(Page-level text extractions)
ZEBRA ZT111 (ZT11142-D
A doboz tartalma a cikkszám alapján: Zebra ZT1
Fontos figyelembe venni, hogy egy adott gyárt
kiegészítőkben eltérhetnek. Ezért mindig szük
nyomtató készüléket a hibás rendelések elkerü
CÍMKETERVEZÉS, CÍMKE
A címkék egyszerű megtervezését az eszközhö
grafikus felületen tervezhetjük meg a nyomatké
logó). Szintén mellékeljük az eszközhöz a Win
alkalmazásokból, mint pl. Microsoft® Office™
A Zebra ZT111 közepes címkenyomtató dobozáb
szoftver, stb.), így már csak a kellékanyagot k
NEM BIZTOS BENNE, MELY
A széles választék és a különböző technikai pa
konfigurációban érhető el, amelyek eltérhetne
--
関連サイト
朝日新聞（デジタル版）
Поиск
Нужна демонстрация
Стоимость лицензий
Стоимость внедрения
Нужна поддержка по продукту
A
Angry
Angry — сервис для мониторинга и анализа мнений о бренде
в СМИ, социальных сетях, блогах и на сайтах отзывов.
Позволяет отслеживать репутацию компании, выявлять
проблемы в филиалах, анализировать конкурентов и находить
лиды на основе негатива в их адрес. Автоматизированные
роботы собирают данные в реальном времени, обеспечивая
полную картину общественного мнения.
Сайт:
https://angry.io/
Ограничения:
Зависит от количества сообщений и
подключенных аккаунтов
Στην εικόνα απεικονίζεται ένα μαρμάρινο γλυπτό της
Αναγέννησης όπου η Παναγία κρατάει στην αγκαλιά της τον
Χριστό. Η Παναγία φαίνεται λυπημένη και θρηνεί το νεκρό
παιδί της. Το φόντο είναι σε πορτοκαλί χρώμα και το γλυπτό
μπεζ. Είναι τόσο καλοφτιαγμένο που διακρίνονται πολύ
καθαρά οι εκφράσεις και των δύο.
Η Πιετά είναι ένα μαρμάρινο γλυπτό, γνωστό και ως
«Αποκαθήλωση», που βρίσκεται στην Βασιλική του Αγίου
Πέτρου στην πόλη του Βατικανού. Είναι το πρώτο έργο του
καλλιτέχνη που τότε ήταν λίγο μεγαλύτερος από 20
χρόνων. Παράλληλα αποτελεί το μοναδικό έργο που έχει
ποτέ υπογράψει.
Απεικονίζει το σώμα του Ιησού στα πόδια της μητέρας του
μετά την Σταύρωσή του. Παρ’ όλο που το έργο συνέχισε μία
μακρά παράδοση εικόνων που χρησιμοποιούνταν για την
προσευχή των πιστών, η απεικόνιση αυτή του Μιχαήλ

**Work to complete**
Give back the records above exactly, limited to the lines between the one holding "проблемы в филиалах, анализировать" and the one holding "ποτέ υπογράψει.", inclusive.

**Result**
проблемы в филиалах, анализировать конкурентов и находить
лиды на основе негатива в их адрес. Автоматизированные
роботы собирают данные в реальном времени, обеспечивая
полную картину общественного мнения.
Сайт:
https://angry.io/
Ограничения:
Зависит от количества сообщений и
подключенных аккаунтов
Στην εικόνα απεικονίζεται ένα μαρμάρινο γλυπτό της
Αναγέννησης όπου η Παναγία κρατάει στην αγκαλιά της τον
Χριστό. Η Παναγία φαίνεται λυπημένη και θρηνεί το νεκρό
παιδί της. Το φόντο είναι σε πορτοκαλί χρώμα και το γλυπτό
μπεζ. Είναι τόσο καλοφτιαγμένο που διακρίνονται πολύ
καθαρά οι εκφράσεις και των δύο.
Η Πιετά είναι ένα μαρμάρινο γλυπτό, γνωστό και ως
«Αποκαθήλωση», που βρίσκεται στην Βασιλική του Αγίου
Πέτρου στην πόλη του Βατικανού. Είναι το πρώτο έργο του
καλλιτέχνη που τότε ήταν λίγο μεγαλύτερος από 20
χρόνων. Παράλληλα αποτελεί το μοναδικό έργο που έχει
ποτέ υπογράψει.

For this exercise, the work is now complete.